■ **Work item**:
State the number of lines in the following data that contain the string "года", and nothing else.

+++ Data +++

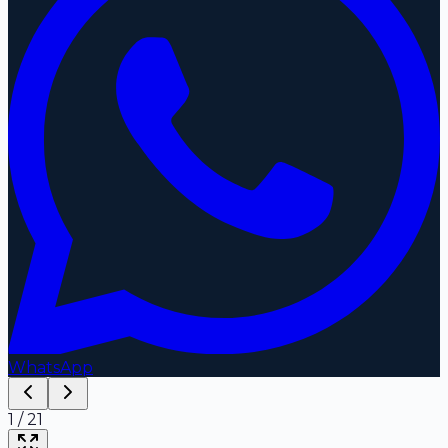
WhatsApp
1
/
21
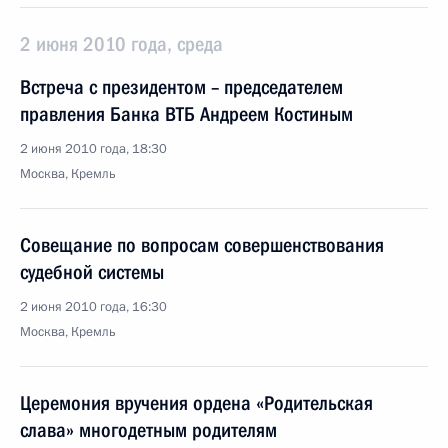
2 июня 2010 года, среда
Встреча с президентом – председателем
правления Банка ВТБ Андреем Костиным
2 июня 2010 года, 18:30
Москва, Кремль
Совещание по вопросам совершенствования
судебной системы
2 июня 2010 года, 16:30
Москва, Кремль
Церемония вручения ордена «Родительская
слава» многодетным родителям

+++

■ **Written answer**:
3